#### What the task requires:
All pictures are to be dropped, and the remaining data set down exactly.
────────
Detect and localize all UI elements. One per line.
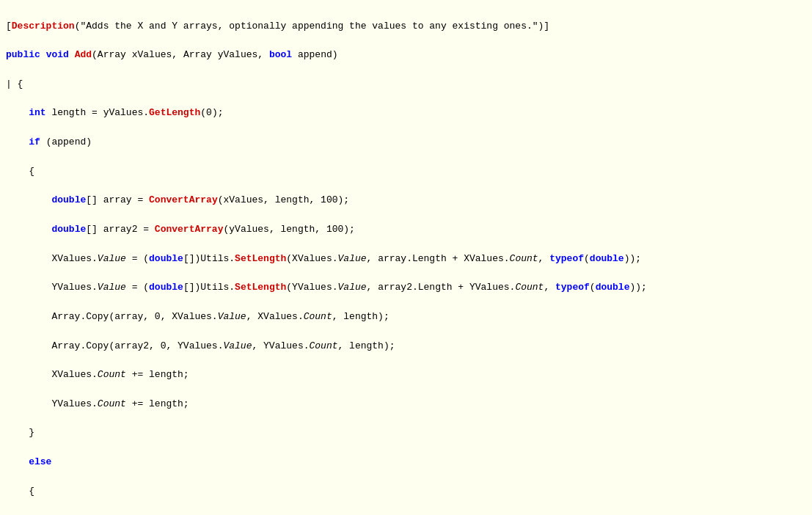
line-10: YValues.Value = (double[])Utils.SetLengt… — [6, 280, 806, 295]
line-6: { — [6, 164, 806, 179]
line-2: public void Add(Array xValues, Array yVa… — [6, 48, 806, 62]
line-4: int length = yValues.GetLength(0); — [6, 106, 806, 120]
line-9: XValues.Value = (double[])Utils.SetLengt… — [6, 252, 806, 266]
line-3: | { — [6, 77, 806, 92]
line-8: double[] array2 = ConvertArray(yValues, … — [6, 222, 806, 237]
line-14: YValues.Count += length; — [6, 397, 806, 412]
line-15: } — [6, 425, 806, 440]
line-13: XValues.Count += length; — [6, 368, 806, 382]
line-17: { — [6, 484, 806, 499]
line-5: if (append) — [6, 135, 806, 150]
code-editor: [Description("Adds the X and Y arrays, o… — [0, 3, 812, 515]
line-1: [Description("Adds the X and Y arrays, o… — [6, 19, 806, 34]
line-7: double[] array = ConvertArray(xValues, l… — [6, 193, 806, 208]
line-11: Array.Copy(array, 0, XValues.Value, XVal… — [6, 310, 806, 324]
line-12: Array.Copy(array2, 0, YValues.Value, YVa… — [6, 339, 806, 354]
line-16: else — [6, 455, 806, 470]
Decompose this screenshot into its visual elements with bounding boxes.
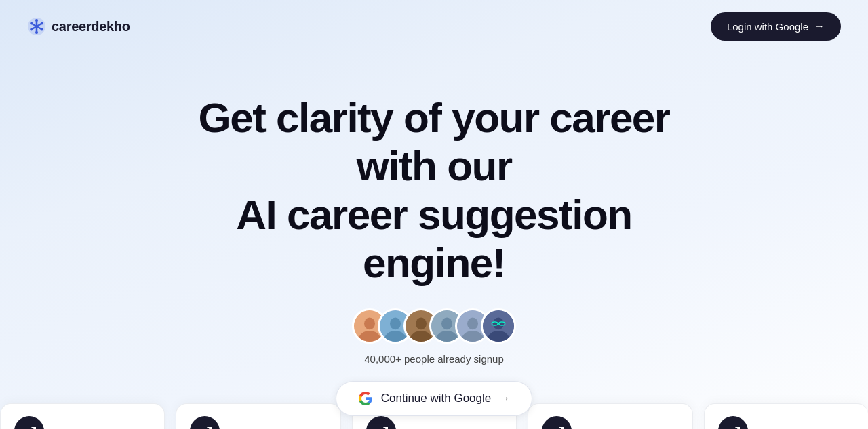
- hero-section: Get clarity of your career with our AI c…: [0, 53, 868, 429]
- svg-point-7: [41, 22, 43, 25]
- svg-point-20: [441, 318, 452, 330]
- cta-button-label: Continue with Google: [381, 392, 492, 405]
- svg-point-17: [416, 318, 427, 330]
- signup-count: 40,000+ people already signup: [364, 353, 504, 365]
- avatar: [481, 308, 516, 344]
- continue-with-google-button[interactable]: Continue with Google →: [336, 381, 533, 416]
- svg-point-9: [41, 28, 43, 31]
- svg-point-4: [35, 19, 38, 22]
- login-button[interactable]: Login with Google →: [711, 12, 841, 41]
- avatar-group: [352, 308, 516, 344]
- hero-title-line2: AI career suggestion engine!: [236, 191, 631, 286]
- hero-title-line1: Get clarity of your career with our: [199, 94, 670, 189]
- svg-point-8: [30, 28, 33, 31]
- svg-point-14: [390, 318, 401, 330]
- hero-title: Get clarity of your career with our AI c…: [170, 94, 698, 287]
- logo: careerdekho: [27, 17, 130, 36]
- svg-point-5: [35, 31, 38, 34]
- svg-point-11: [364, 318, 375, 330]
- cta-arrow-icon: →: [499, 392, 510, 405]
- logo-text: careerdekho: [52, 19, 130, 35]
- login-arrow-icon: →: [814, 20, 825, 33]
- header: careerdekho Login with Google →: [0, 0, 868, 53]
- login-button-label: Login with Google: [727, 21, 808, 33]
- google-icon: [358, 391, 373, 406]
- logo-icon: [27, 17, 46, 36]
- svg-point-6: [30, 22, 33, 25]
- svg-point-23: [467, 318, 478, 330]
────────
#### Response to this task:
Detect and localize all UI elements. One per line.
line-10: YValues.Value = (double[])Utils.SetLengt… — [6, 280, 806, 295]
line-6: { — [6, 164, 806, 179]
line-2: public void Add(Array xValues, Array yVa… — [6, 48, 806, 62]
line-4: int length = yValues.GetLength(0); — [6, 106, 806, 120]
line-9: XValues.Value = (double[])Utils.SetLengt… — [6, 252, 806, 266]
line-3: | { — [6, 77, 806, 92]
line-8: double[] array2 = ConvertArray(yValues, … — [6, 222, 806, 237]
line-14: YValues.Count += length; — [6, 397, 806, 412]
line-15: } — [6, 425, 806, 440]
line-13: XValues.Count += length; — [6, 368, 806, 382]
line-17: { — [6, 484, 806, 499]
line-5: if (append) — [6, 135, 806, 150]
code-editor: [Description("Adds the X and Y arrays, o… — [0, 3, 812, 515]
line-1: [Description("Adds the X and Y arrays, o… — [6, 19, 806, 34]
line-7: double[] array = ConvertArray(xValues, l… — [6, 193, 806, 208]
line-11: Array.Copy(array, 0, XValues.Value, XVal… — [6, 310, 806, 324]
line-12: Array.Copy(array2, 0, YValues.Value, YVa… — [6, 339, 806, 354]
line-16: else — [6, 455, 806, 470]
Decompose this screenshot into its visual elements with bounding boxes.
- hero-section: Get clarity of your career with our AI c…: [0, 53, 868, 429]
- svg-point-7: [41, 22, 43, 25]
- svg-point-20: [441, 318, 452, 330]
- cta-button-label: Continue with Google: [381, 392, 492, 405]
- svg-point-17: [416, 318, 427, 330]
- signup-count: 40,000+ people already signup: [364, 353, 504, 365]
- avatar: [481, 308, 516, 344]
- continue-with-google-button[interactable]: Continue with Google →: [336, 381, 533, 416]
- svg-point-9: [41, 28, 43, 31]
- svg-point-4: [35, 19, 38, 22]
- login-button[interactable]: Login with Google →: [711, 12, 841, 41]
- avatar-group: [352, 308, 516, 344]
- hero-title-line2: AI career suggestion engine!: [236, 191, 631, 286]
- hero-title-line1: Get clarity of your career with our: [199, 94, 670, 189]
- svg-point-8: [30, 28, 33, 31]
- svg-point-14: [390, 318, 401, 330]
- hero-title: Get clarity of your career with our AI c…: [170, 94, 698, 287]
- logo: careerdekho: [27, 17, 130, 36]
- svg-point-5: [35, 31, 38, 34]
- svg-point-11: [364, 318, 375, 330]
- cta-arrow-icon: →: [499, 392, 510, 405]
- logo-text: careerdekho: [52, 19, 130, 35]
- login-arrow-icon: →: [814, 20, 825, 33]
- header: careerdekho Login with Google →: [0, 0, 868, 53]
- login-button-label: Login with Google: [727, 21, 808, 33]
- google-icon: [358, 391, 373, 406]
- logo-icon: [27, 17, 46, 36]
- svg-point-6: [30, 22, 33, 25]
- svg-point-23: [467, 318, 478, 330]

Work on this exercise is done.